I drink lots of hot teas and coffees nowadays, light many candles in pretty lanterns like crazy, or turn on the fairy lights very early – and yet, three o’clock in the afternoon and it is getting dark already.
I know I cannot fight the nature. But I have something I can fight the gloomy feeling with.
The sheer simplicity of making this soup is not allowing me to go round much about it.
There’s a very straightforward link between these two for me: cold, dark days & warm, comforting food.
And that’s what this recipe basically is about.
It is a classic, of course, and I suppose there have been few version you have already tried and liked.
If you haven’t done so yet though, and all you think you can manage doing tonight is to pop in a few simply prepared ingredients in one pot, wait a very short while, then either snuggle up and not crawl out of your blanket burrow for a day, or keep your feet up and just relax while the rest of the world does whatever they have to do.. then go, grab some pretty leeks & very blue cheese on your way from work this afternoon, and your evening is safe!
You will need to stir and let soften 1 large potato, diced, and 3 medium leeks, thinly sliced – on 3 tbs of oil. Stir not to let them stick to the bottom of the pan. When soft, add 1/2 tsp salt, 1/4 tsp ground black pepper, 500 ml boiling hot water with 2 vegetable stock cubes and 1 tbsp of chicken stock concentrate. When stock cubes are dissolved completely, and the soup bubbles lightly, add 100 g of nice blue cheese, coarsely grated. When it’s matured well, it is rather soft, so watch your fingers!
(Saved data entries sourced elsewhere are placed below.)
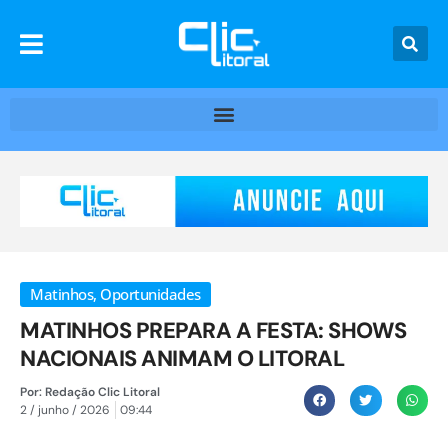
Matinhos
,
Oportunidades
MATINHOS PREPARA A FESTA: SHOWS
NACIONAIS ANIMAM O LITORAL
Por:
Redação Clic Litoral
2 / junho / 2026
09:44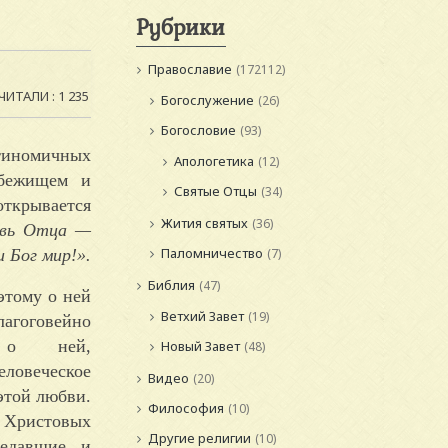
Рубрики
Православие
(172112)
ЧИТАЛИ : 1 235
Богослужение
(26)
Богословие
(93)
нтиномичных
Апологетика
(12)
убежищем и
Святые Отцы
(34)
открывается
Жития святых
(36)
вь Отца —
Паломничество
 Бог мир!».
(7)
Библия
(47)
этому о ней
Ветхий Завет
(19)
гоговейно
 о ней,
Новый Завет
(48)
еловеческое
Видео
(20)
этой любви.
Философия
(10)
 Христовых
Другие религии
(10)
редавшие и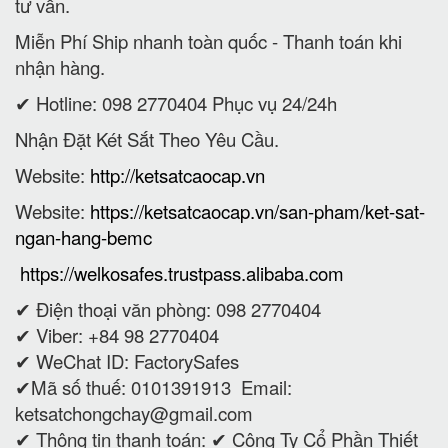
tư vấn.
Miễn Phí Ship nhanh toàn quốc - Thanh toán khi
nhận hàng.
✔ Hotline: 098 2770404 Phục vụ 24/24h
Nhận Đặt Két Sắt Theo Yêu Cầu.
Website:
http://ketsatcaocap.vn
Website:
https://ketsatcaocap.vn/san-pham/ket-sat-
ngan-hang-bemc
https://welkosafes.trustpass.alibaba.com
✔ Điện thoại văn phòng: 098 2770404
✔ Viber: +84 98 2770404
✔ WeChat ID: FactorySafes
✔Mã số thuế: 0101391913
Email:
ketsatchongchay@gmail.com
✔ Thông tin thanh toán:
✔
Công Ty Cổ Phần Thiết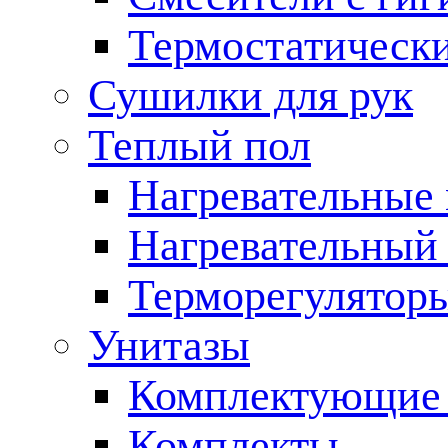
Термостатическ
Сушилки для рук
Теплый пол
Нагревательные
Нагревательный 
Терморегулятор
Унитазы
Комплектующие 
Комплекты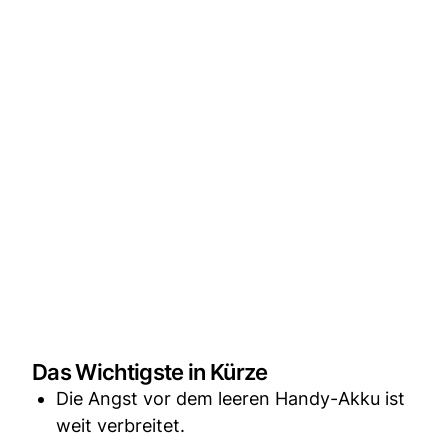
Das Wichtigste in Kürze
Die Angst vor dem leeren Handy-Akku ist
weit verbreitet.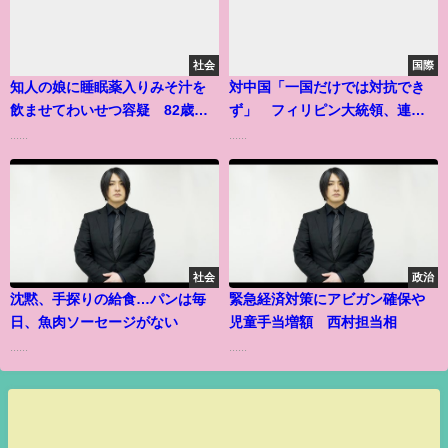
社会
国際
知人の娘に睡眠薬入りみそ汁を
対中国「一国だけでは対抗でき
飲ませてわいせつ容疑 82歳男
ず」 フィリピン大統領、連帯
を逮捕
呼びかけ
......
......
社会
政治
沈黙、手探りの給食…パンは毎
緊急経済対策にアビガン確保や
日、魚肉ソーセージがない
児童手当増額 西村担当相
......
......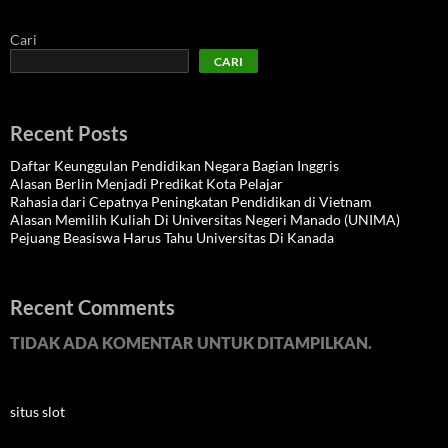
Cari
CARI
Recent Posts
Daftar Keunggulan Pendidikan Negara Bagian Inggris
Alasan Berlin Menjadi Predikat Kota Pelajar
Rahasia dari Cepatnya Peningkatan Pendidikan di Vietnam
Alasan Memilih Kuliah Di Universitas Negeri Manado (UNIMA)
Pejuang Beasiswa Harus Tahu Universitas Di Kanada
Recent Comments
TIDAK ADA KOMENTAR UNTUK DITAMPILKAN.
situs slot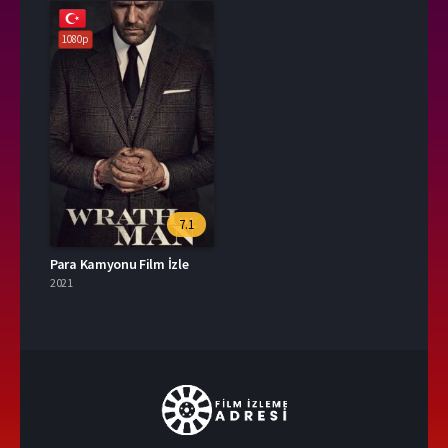
1080p
7.1
Para Kamyonu Film İzle
2021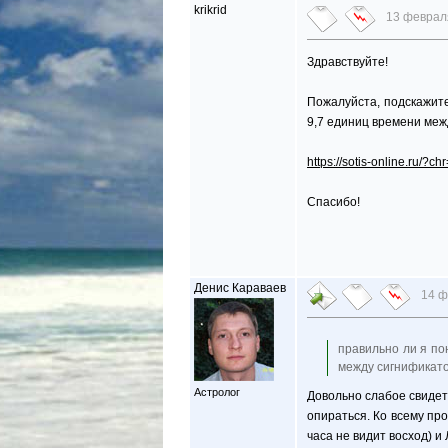
krikrid
13 февраля
Здравствуйте!
Пожалуйста, подскажите
9,7 единиц времени меж
https://sotis-online.ru/?c
Спасибо!
Денис Караваев
14 ф
правильно ли я по
между сигнификато
Астролог
Довольно слабое свидет
опираться. Ко всему пр
часа не видит восход) и 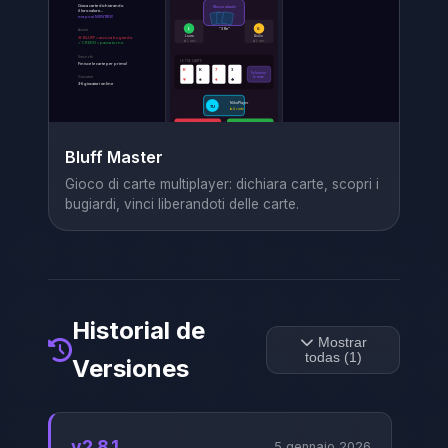
Bluff Master
Gioco di carte multiplayer: dichiara carte, scopri i
bugiardi, vinci liberandoti delle carte.
Historial de
Mostrar
todas (1)
Versiones
v2.8.1
5 gennaio 2026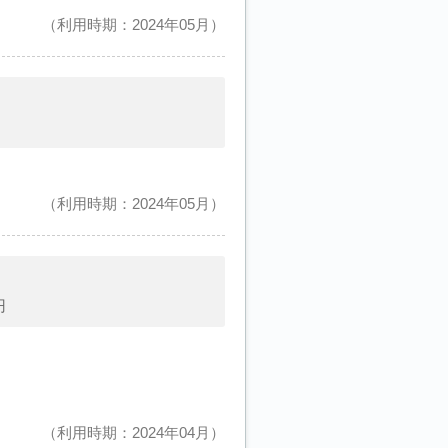
利用時期：2024年05月
利用時期：2024年05月
円
利用時期：2024年04月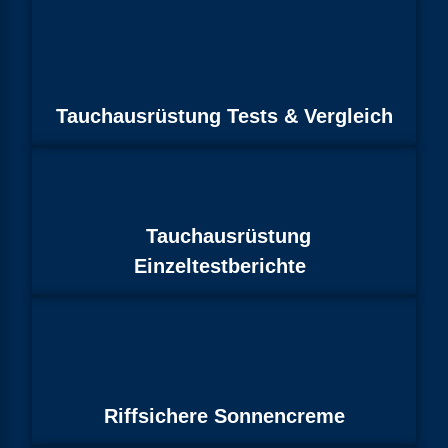
Tauchausrüstung Tests & Vergleich
Tauchausrüstung
Einzeltestberichte
Riffsichere Sonnencreme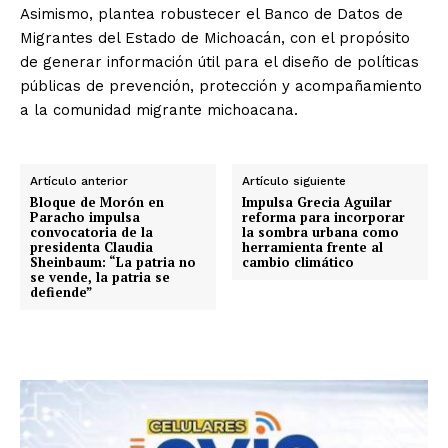
Asimismo, plantea robustecer el Banco de Datos de
Migrantes del Estado de Michoacán, con el propósito
de generar información útil para el diseño de políticas
públicas de prevención, protección y acompañamiento
a la comunidad migrante michoacana.
Artículo anterior
Artículo siguiente
Bloque de Morón en
Impulsa Grecia Aguilar
Paracho impulsa
reforma para incorporar
convocatoria de la
la sombra urbana como
presidenta Claudia
herramienta frente al
Sheinbaum: “La patria no
cambio climático
se vende, la patria se
defiende”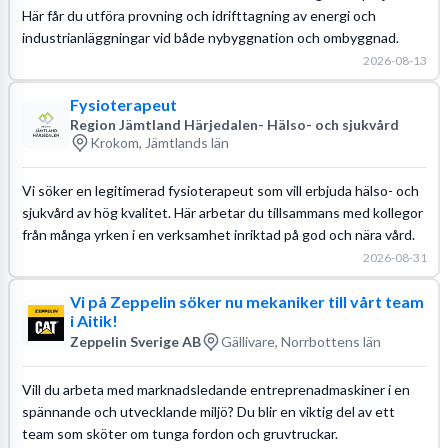
Här får du utföra provning och idrifttagning av energi och
industrianläggningar vid både nybyggnation och ombyggnad.
2026-08-13
Fysioterapeut
Region Jämtland Härjedalen- Hälso- och sjukvård
Krokom, Jämtlands län
Vi söker en legitimerad fysioterapeut som vill erbjuda hälso- och
sjukvård av hög kvalitet. Här arbetar du tillsammans med kollegor
från många yrken i en verksamhet inriktad på god och nära vård.
2026-08-31
Vi på Zeppelin söker nu mekaniker till vårt team
i Aitik!
Zeppelin Sverige AB
Gällivare, Norrbottens län
Vill du arbeta med marknadsledande entreprenadmaskiner i en
spännande och utvecklande miljö? Du blir en viktig del av ett
team som sköter om tunga fordon och gruvtruckar.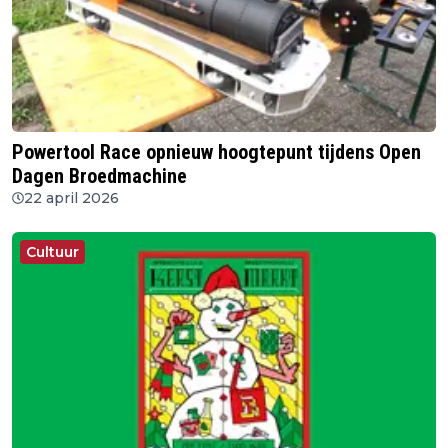
Powertool Race opnieuw hoogtepunt tijdens Open
Dagen Broedmachine
22 april 2026
Cultuur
Turn the heat off, remove from cooker and place your pan on a safe board. Use a hand blender, or food processor to blend all the ingredients on low speed. If you want very light texture, you can also pass the soup through a sieve. I personally don’t do that, but it is an option.
Bring the soup back on fire, and add 50 ml double cream, 100 ml single cream and 100 ml full fat milk. Stir well, bring to the boiling point, but lower the heat quickly and let just gently simmer for a minute.
Season to your taste with salt and pepper as the very last bit – keep in mind the blue cheese can be quite salty, and so can be the stock, so taste the soup before you add any more salt.
Serve with fresh artisan bread, as it is, or toasted and diced to make small croutons. I also like few tiny bits of blue cheese melt in from top of the soup.
That’s it! Hope you like it as much as I do. Wink.